AI Safety is a group project for us all. We need everyone to participate - the ESFPs to the INTJs!
Capturing the essence and subtleties of core values needs input across a broad span of humanity.
Assumption 1 - large language models will be the basis of AGI.
Assumption 2 - One way to add the abstraction of a value like "kindness is good" into the model is to add a large corpus of written material on Kindness during training (or retraining).
The Kindness Project is a website with a prompt, like a college essay. Users add their stories to the open collection based on the prompt: "Tell a story about how you impacted or were impacted by someone being kind". This prompt is translated for all languages to maximize input.
The end goal is that there is a large and detailed system of nodes in the model around the abstraction of Kindness that represents our experiences.
There would be sister projects based around other values like Wisdom, Integrity, Compassion, etc.
The project incentivizes participation through contests, random drawings, partner projects with schools, etc.
Submissions are filtered for plagiarism, duplicates, etc.
Documents are auto-linked back to reddit for inclusion in language model document scrapers.
Where does one click to participate?
If the site isn't built yet, what's the benefit of DIYing it over simply creating a subreddit for it and doing it natively on the platform to guarantee scraper inclusion?
I'm soliciting input from people with more LLM experience to tell me why this naive idea will fail.
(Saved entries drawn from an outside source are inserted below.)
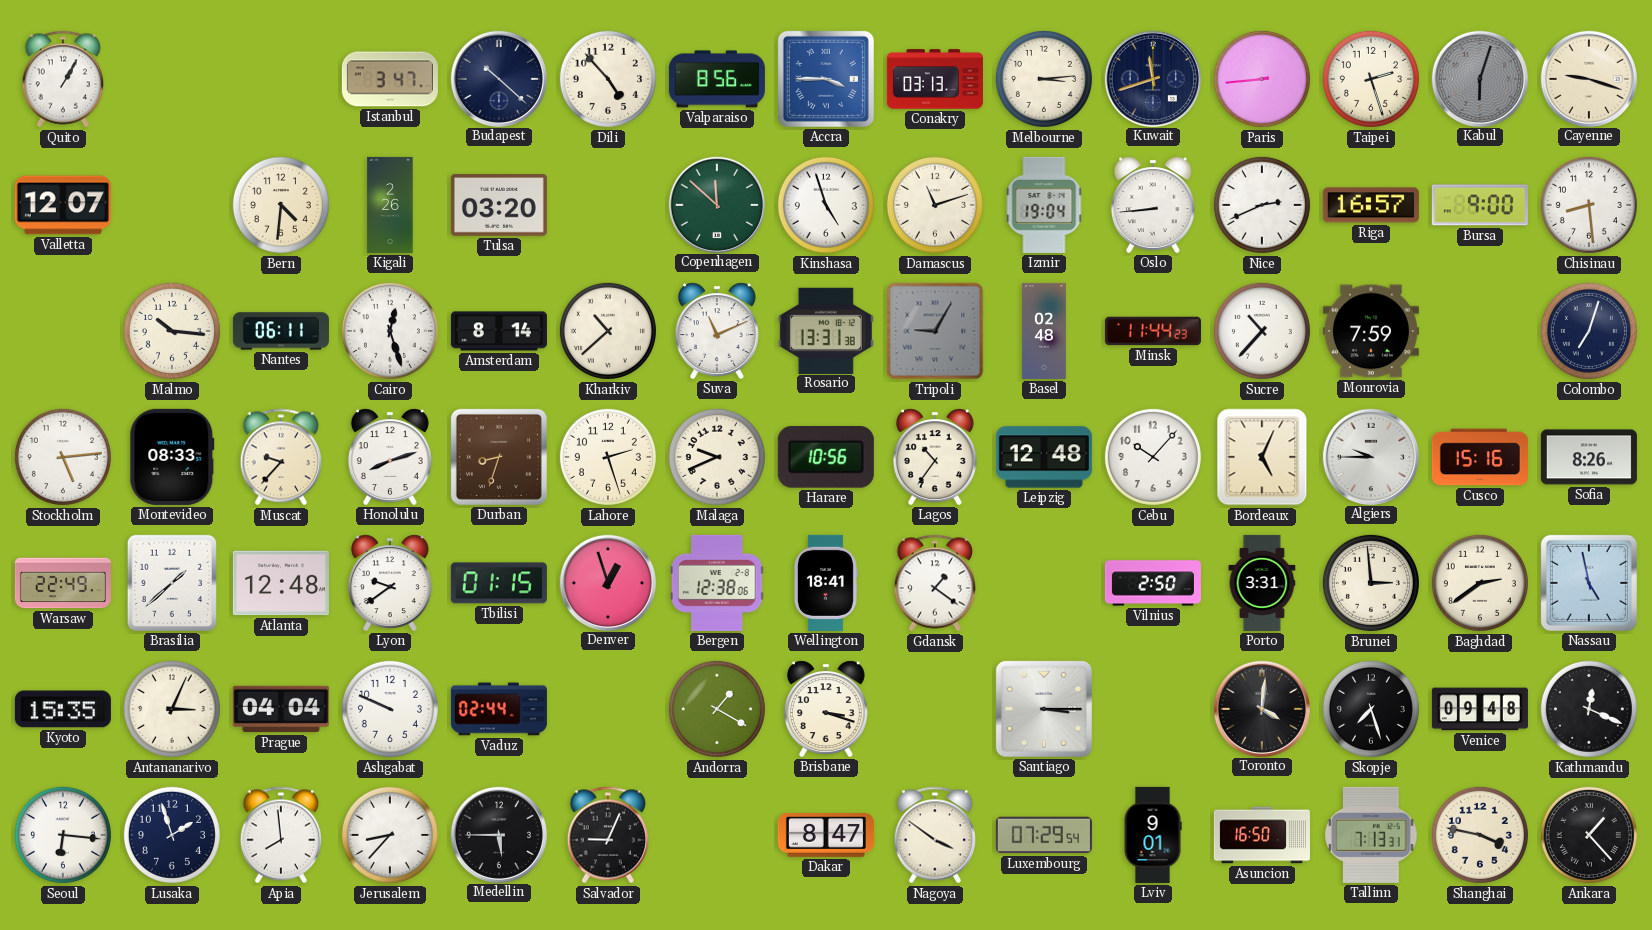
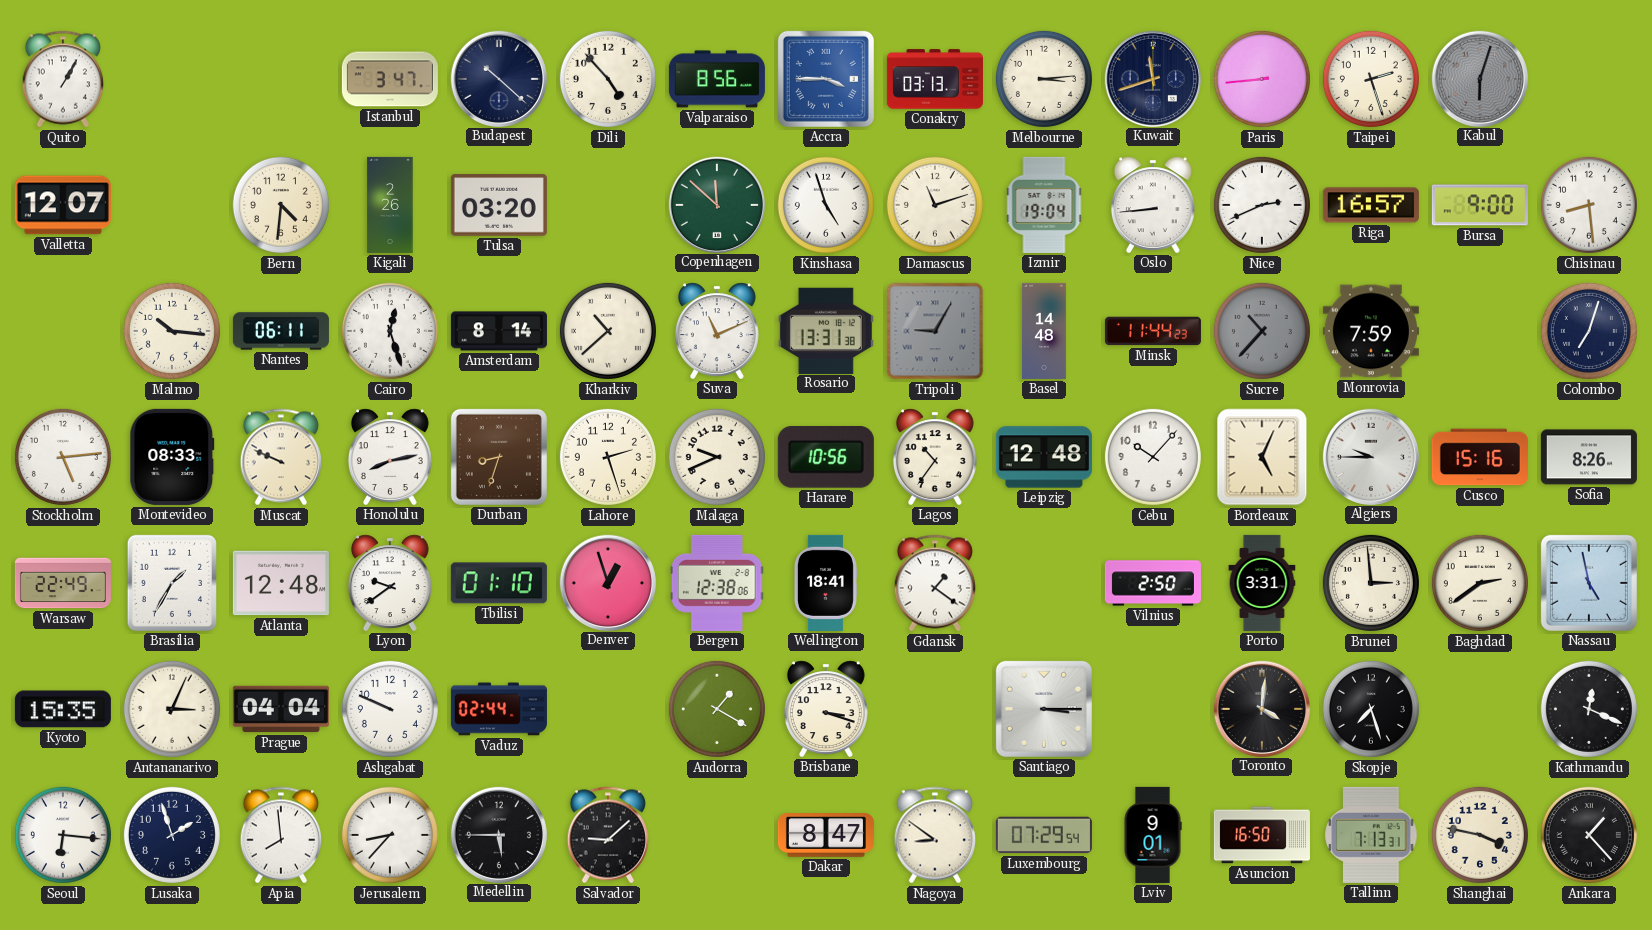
Cayenne: 9:18 -> none
Basel: 02:48 -> 14:48
Sucre dial: white -> grey
Muscat: 9:37 -> 9:49
Honolulu: 8:12 -> 8:13
Brasilia: 1:38 -> 1:35
Tbilisi: 01:15 -> 01:10
Venice: 09:48 -> none
Salvador: 9:04 -> 9:08
Nagoya: 3:51 -> 8:51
I'm hoping it's not in the category of "not even wrong". If there's a 2%+ shot this will succeed, i'll start coding.
From what I gather, the scrapers look for links on reddit to external text files. I could also collate submissions, zip them and upload to github/IPFS. Which ever format is easiest for inclusion into a Pile.
I'm genuinely not sure how useful this would be. So I think we should maybe try to think about some high-value information that you might try to learn.
The way I imagine this might be useful is in trying to do near to medium term AI alignment on language models. Then having a lot of highly ethical text lying around might be good data to learn from. But if the AI is clever, it might not need specially labeled examples that really spell out the ethical implications - it might be able to learn about humans while observing more complicated situations.
Also, I'm personally skeptical that fine-tuning only on object-level ethics-relevant text is what we need to work on in the near term. At the very least, I'm interested in trying to learn and apply human "meta-preferences" - our preferences about how we would want an observer to think of our preferences, what we wish we were like, how we go about experiencing moral change and growth, times we've felt misunderstood, that sort of thing.
But I say this in spite of people actively working on this sort of thing at places like the Allen Institute for AI and Redwood Research. So the opinions of other people are definitely important here - it's not the average opinion that counts, it's the opinion of whoever's most excited.